Sotto la curatela di Daniele Capra, Nico Covre e dei docenti Carlo Di Raco e Martino Scavezzon, il laboratorio si è distinto negli anni come trampolino di lancio per le nuove promesse dell’arte contemporanea italiana, creando un dialogo tra artisti emergenti e affermati. La presenza di ex allievi che tornano ogni anno per affiancare i più giovani ha facilitato un turbinio continuo di idee e tecniche, in una dinamica di crescita condivisa.
Nel corso delle edizioni, Extra Ordinario si è dimostrato una vera fucina di talenti. Artisti come Chiara Calore, Francesco Cima, Daria Dmytrenko, Jingge Dong, Giulio Malinverni, Chiara Peručh, Paolo Pretolani, Adelisa Selimbašić e Marta Spagnoli, oggi stanno ottenendo importanti riconoscimenti grazie al metodo di lavoro e agli stimoli appresi durante questa esperienza.
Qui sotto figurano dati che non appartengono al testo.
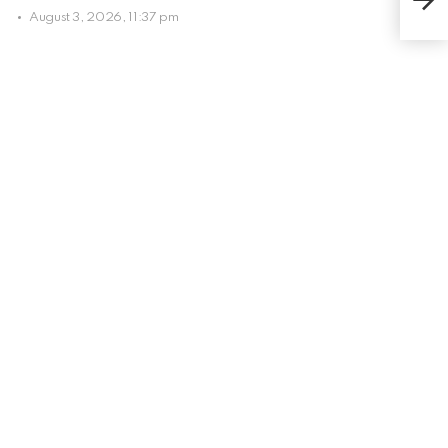
Netf
August 3, 2026, 11:37 pm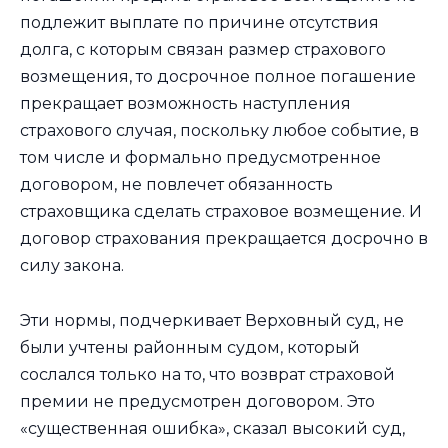
подлежит выплате по причине отсутствия
долга, с которым связан размер страхового
возмещения, то досрочное полное погашение
прекращает возможность наступления
страхового случая, поскольку любое событие, в
том числе и формально предусмотренное
договором, не повлечет обязанность
страховщика сделать страховое возмещение. И
договор страхования прекращается досрочно в
силу закона.
Эти нормы, подчеркивает Верховный суд, не
были учтены районным судом, который
сослался только на то, что возврат страховой
премии не предусмотрен договором. Это
«существенная ошибка», сказал высокий суд,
Ma cosa significa davvero partecipare a Extra Ordinario? «Il progetto è importante perché spinge gli artisti a lavorare su loro stessi in maniera quasi ossessiva, ricercando i propri soggetti o il proprio approccio, il proprio linguaggio e i propri temi», spiega il curatore Daniele Capra. «È attraverso il metodo di lavoro e il confronto coi colleghi che viene portata avanti una pratica di scavo interiore che fa passare in secondo luogo ogni distrazione o rumore del mondo».
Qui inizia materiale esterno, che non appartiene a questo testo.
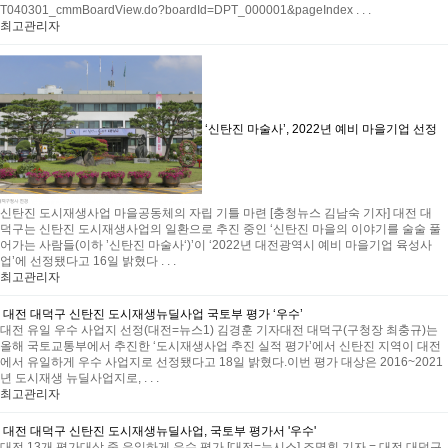
T040301_cmmBoardView.do?boardId=DPT_000001&pageIndex . . .
최고관리자
‘신탄진 마술사’, 2022년 예비 마을기업 선정
신탄진 도시재생사업 마을공동체의 자립 기틀 마련 [충청뉴스 김남숙 기자] 대전 대
덕구는 신탄진 도시재생사업의 일환으로 추진 중인 ‘신탄진 마을의 이야기를 술술 풀
어가는 사람들(이하 ’신탄진 마술사‘)’이 ‘2022년 대전광역시 예비 마을기업 육성사
업’에 선정됐다고 16일 밝혔다 . . .
최고관리자
대전 대덕구 신탄진 도시재생뉴딜사업 국토부 평가 ‘우수’
대전 유일 우수 사업지 선정(대전=뉴스1) 김경훈 기자대전 대덕구(구청장 최충규)는
올해 국토교통부에서 추진한 ‘도시재생사업 추진 실적 평가’에서 신탄진 지역이 대전
에서 유일하게 우수 사업지로 선정됐다고 18일 밝혔다.이번 평가 대상은 2016~2021
년 도시재생 뉴딜사업지로, . . .
최고관리자
대전 대덕구 신탄진 도시재생뉴딜사업, 국토부 평가서 '우수'
대전 13개 평가대상 중 유일하게 우수 평가 [대전=뉴시스] 조명휘 기자 = 대전 대덕구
L’Atelier F è noto per essere un ambiente di sperimentazione libero da vincoli accademici tradizionali. Qui, i partecipanti hanno la possibilità di esplorare formati monumentali, come tele di grandi dimensioni che difficilmente trovano spazio nei percorsi accademici. Gli artisti sono esortati a re-immaginare il proprio metodo di lavoro, modificando gestualità, tempi e prospettive. Questo aspetto del laboratorio consente agli studenti di sfidare i propri limiti tecnici e concettuali, scoprendo nuove modalità espressive, come l’approccio scultoreo che quest’anno si affianca alla pratica pittorica.
Non si parla di scuola stilistica, ma di un vero e proprio campionario, frutto della contaminazione su un piano orizzontale. I partecipanti sviluppano così un senso di responsabilità rispetto al proprio lavoro. «Tutto quello che viviamo durante l’anno in Accademia trova la sua dimensione reale dove riusciamo a prenderci il giusto spazio e il giusto stimolo», afferma Jacopo Zambello, uno degli artisti di questa edizione, il quale sottolinea come l’Accademia rappresenti uno spazio intimo per prepararsi al reale confronto del workshop, dove la propria ricerca si espande anche attraverso la condivisione.
Le opere presentate quest’anno rispecchiano una maggiore presenza di pratiche figurative e processuali: indagano l’identità, il corpo e le sue rappresentazioni, un fenomeno che secondo il curatore Daniele Capra è «dovuto alla presenza dei social network, che hanno in parte cambiato le percezioni della nostra identità corporea, rendendola più consapevole ma anche manipolabile». Utilizzando materiali e tecniche che ampliano i confini della pittura e della scultura tradizionale, questo brulicare di opere d’arte offre uno spaccato della complessità della contemporaneità.
Guardando al futuro, le sfide per questi giovani artisti includono la necessità di sviluppare «un lavoro serio, strutturato e realmente personale, lontano dalle mode e attento invece alle proprie istanze personali», dichiara Capra, sottolineando l’importanza di sapersi amministrare rispetto alle lusinghe del mercato e alle seduzioni della visibilità, senza perdere la propria autenticità. Il curatoreconclude con una metafora eloquente: «Essere un artista è come essere un maratoneta: è nel tempo che si misura il suo valore. Per un giovane artista Extra Ordinario è, come ha raccontato un giorno Thomas Braida, partecipare a una olimpiade. La prima tra tante».
Extra Ordinario non è solo una mostra, ma un perpetuo divenire creativo che evidenzia la rilevanza di spazi d’espressione per artisti emergenti nel panorama italiano. Iniziative come questa sono essenziali per garantire che le voci delle nuove generazioni vengano ascoltate e valorizzate, rafforzando così una comunità artistica dinamica. Una pubblicazione in programma racconterà questo percorso, consolidandone il valore come un punto di riferimento per l’arte contemporanea.